People and Pets Win Together in 2010
Chances are, some of the resolutions you’ve made for yourself in 2010 will benefit your pets too! After all, we both could stand to be more active, watch what we eat and make new friends.
Interestingly, many of the resolutions pet experts recommend for our best friends are the same ones we make for ourselves. Perhaps working together with our pets will enhance our success in developing healthy habits for 2010.
Get trim in 2010
A recent national study by the Association for Pet Obesity Prevention (APOP) reported that more pets than ever are overweight or obese – over 44 percent of dogs and 57 percent of cats. And we pet parents have ourselves mostly to blame!
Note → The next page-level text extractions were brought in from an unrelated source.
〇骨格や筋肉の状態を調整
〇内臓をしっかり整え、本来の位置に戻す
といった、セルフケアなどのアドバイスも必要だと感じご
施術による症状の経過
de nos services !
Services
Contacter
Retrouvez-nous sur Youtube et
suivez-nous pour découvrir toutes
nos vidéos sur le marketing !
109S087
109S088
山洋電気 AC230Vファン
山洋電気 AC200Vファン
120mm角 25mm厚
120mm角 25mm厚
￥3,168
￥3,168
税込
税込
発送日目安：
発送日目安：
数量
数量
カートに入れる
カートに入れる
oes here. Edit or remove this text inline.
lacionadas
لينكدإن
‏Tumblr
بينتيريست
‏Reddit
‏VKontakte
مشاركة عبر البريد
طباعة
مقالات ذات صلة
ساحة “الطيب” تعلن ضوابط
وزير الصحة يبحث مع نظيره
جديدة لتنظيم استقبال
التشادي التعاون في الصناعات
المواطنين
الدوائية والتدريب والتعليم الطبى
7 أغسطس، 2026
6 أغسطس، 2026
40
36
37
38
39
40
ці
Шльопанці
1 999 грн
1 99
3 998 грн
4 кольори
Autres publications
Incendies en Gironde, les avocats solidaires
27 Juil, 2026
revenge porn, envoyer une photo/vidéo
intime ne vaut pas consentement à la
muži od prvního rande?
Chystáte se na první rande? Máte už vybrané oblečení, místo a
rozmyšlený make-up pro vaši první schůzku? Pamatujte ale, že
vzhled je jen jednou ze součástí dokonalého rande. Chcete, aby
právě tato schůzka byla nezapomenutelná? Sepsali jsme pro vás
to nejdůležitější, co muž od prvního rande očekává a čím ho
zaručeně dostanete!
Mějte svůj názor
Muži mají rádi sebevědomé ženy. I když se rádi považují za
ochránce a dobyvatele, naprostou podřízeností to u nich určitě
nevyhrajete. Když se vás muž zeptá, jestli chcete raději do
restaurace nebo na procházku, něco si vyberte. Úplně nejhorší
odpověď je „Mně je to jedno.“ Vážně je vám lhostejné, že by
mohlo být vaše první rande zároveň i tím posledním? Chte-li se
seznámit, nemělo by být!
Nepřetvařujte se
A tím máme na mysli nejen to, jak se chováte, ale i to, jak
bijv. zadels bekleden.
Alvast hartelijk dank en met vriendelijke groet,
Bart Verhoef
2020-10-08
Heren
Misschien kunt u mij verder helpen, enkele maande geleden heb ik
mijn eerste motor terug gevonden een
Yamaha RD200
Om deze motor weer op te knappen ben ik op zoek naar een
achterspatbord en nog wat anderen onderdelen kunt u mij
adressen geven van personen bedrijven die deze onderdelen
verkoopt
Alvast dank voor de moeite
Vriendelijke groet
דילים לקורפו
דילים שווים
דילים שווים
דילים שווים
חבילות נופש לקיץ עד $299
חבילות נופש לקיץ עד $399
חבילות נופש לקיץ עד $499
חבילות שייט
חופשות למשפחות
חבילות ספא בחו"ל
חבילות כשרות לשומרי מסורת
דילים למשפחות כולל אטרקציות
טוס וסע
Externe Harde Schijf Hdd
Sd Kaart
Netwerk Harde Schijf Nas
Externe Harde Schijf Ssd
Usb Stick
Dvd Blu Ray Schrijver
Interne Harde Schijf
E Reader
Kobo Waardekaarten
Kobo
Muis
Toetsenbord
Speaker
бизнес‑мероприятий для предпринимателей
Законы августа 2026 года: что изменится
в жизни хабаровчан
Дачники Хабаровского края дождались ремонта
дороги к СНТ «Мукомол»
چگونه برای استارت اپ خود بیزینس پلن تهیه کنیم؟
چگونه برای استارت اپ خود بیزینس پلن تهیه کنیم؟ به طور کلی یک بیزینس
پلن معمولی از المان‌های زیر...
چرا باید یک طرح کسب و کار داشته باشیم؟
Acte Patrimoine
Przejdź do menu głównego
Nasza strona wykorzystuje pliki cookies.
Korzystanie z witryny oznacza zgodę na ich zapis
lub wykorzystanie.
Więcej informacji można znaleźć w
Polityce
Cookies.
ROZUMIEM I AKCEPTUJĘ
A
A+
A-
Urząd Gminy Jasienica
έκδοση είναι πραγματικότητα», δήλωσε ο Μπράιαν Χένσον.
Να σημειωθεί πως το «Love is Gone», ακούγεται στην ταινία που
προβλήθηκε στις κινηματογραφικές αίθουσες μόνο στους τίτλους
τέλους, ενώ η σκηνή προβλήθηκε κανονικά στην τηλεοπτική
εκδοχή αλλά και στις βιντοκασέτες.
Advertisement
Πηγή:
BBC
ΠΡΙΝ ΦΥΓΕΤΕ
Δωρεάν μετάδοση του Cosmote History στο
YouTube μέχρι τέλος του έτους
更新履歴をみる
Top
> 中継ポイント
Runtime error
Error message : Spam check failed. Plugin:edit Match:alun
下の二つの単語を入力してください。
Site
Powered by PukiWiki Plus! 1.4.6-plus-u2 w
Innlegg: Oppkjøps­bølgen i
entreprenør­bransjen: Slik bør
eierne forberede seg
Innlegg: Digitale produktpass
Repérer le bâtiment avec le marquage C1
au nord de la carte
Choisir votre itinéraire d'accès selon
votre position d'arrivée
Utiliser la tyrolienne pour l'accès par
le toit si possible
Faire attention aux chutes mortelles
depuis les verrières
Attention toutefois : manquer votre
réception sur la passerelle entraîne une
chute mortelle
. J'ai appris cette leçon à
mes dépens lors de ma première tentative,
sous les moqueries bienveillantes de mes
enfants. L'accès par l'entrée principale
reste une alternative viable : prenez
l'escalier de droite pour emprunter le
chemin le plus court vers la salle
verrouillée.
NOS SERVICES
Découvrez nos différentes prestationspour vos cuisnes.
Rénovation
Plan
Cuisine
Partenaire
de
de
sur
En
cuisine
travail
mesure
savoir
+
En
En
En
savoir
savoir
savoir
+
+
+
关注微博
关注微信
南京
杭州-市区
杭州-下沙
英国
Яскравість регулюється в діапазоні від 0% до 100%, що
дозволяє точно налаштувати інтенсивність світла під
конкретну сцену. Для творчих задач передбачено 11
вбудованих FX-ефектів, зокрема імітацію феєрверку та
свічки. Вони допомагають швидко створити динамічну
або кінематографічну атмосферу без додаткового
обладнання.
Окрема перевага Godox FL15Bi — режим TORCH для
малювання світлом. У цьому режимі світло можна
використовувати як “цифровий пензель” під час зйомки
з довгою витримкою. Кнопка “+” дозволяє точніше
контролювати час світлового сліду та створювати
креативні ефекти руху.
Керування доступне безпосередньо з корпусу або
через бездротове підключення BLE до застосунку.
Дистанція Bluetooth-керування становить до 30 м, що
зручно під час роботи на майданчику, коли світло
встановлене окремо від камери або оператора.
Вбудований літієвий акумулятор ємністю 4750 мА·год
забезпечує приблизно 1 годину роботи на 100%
“The easiest way to help shed pounds off your pooch or kitty is to stop giving too many treats – table scraps, cookies, soft chews, etc.,” explains Veterinarian Autumn McKenzie at Oakhurst Veterinary Center in Seminole, Fla. “Each cookie is like a chocolate bar!” She suggests limiting pets to two or three treats per day and asking your veterinarian about “low fat” treats.
Another tip: cut back on the amount of food you offer your pet to reduce its calorie intake. Don’t always follow suggestions on the bag of dog or cat food – they may be wrong for your pet’s body size, stage of life or metabolism. Instead, contact your veterinarian to determine the appropriate amount to feed your pet each day.
McKenzie also says to try meal feeding as opposed to buffet-style feeding. Offer your dog or cat two meals a day, and if Fido or Fluffy does not eat its food within an hour, take it away. If necessary, your veterinarian may recommend placing your pet on a prescription weight-loss diet that contains plenty of fiber to make him/her feel full on fewer calories.
Scamper and Pounce More
Fortunately, dogs love to exercise – er, I mean to play! Up the ante on your dog’s activity by taking an extra walk, doubling the length of your normal walk or finding a new dog park nearby for a special outing a few times a week. Your dog will love meeting (and sniffing) new dogs and you might make a new friend or two to boot!
Cats can be a bit more challenging when it comes to exercise, so you’ll have to be persistent and creative. “Find or create things for kitty that will be environmentally stimulating to reduce boredom and increase activity,” suggests Dr. Sonja Olson of Florida Veterinary Specialists in Tampa.
Olson adds that playtime is great bonding time for you and your pet. For best results, play with your cat. Just tossing kitty a toy and leaving the room is likely to result in a catnap instead of a calorie burning session!
Some pets make ideal exercise buddies, especially those that enjoy routine and have a fitness level compatible with that of their owner. However, not all pets are suited for extensive exercise. Be safe and schedule a visit with your pet’s vet before embarking on a fitness routine.
Mind Their Manners
If you need to polish your pet’s manners or spice up their command repertoire, talk to a trainer. Ask friends, family or your veterinarian to recommend a good one – one that uses positive techniques and positive reinforcement.
“Make some rules and be consistent,” says Bark Busters’ master dog behavioral therapist and trainer Jeff Drier. “Dogs, being dogs, expect and thrive on rules.”
Consistency is key. Don’t let Fido get away with something today and then correct him for it tomorrow. Dogs are life long learners; they love learning and will do so quickly if you make it fun and communicate with them on their level.
Cats respond to positive reinforcement as well. If your kitty can’t keep its claws off the living room furniture, try distracting him/her with toys or posts that are designed for scratching. Place scratching post or toys in areas your kitty loves to spend time. If your cat responds to catnip, sprinkle it on designated scratching areas to make them even more enticing. Be sure to praise your cat when he does scratch on an appropriate surface!
This year, make a New Year’s Resolution you can keep. Help your pet live a healthier, happier life.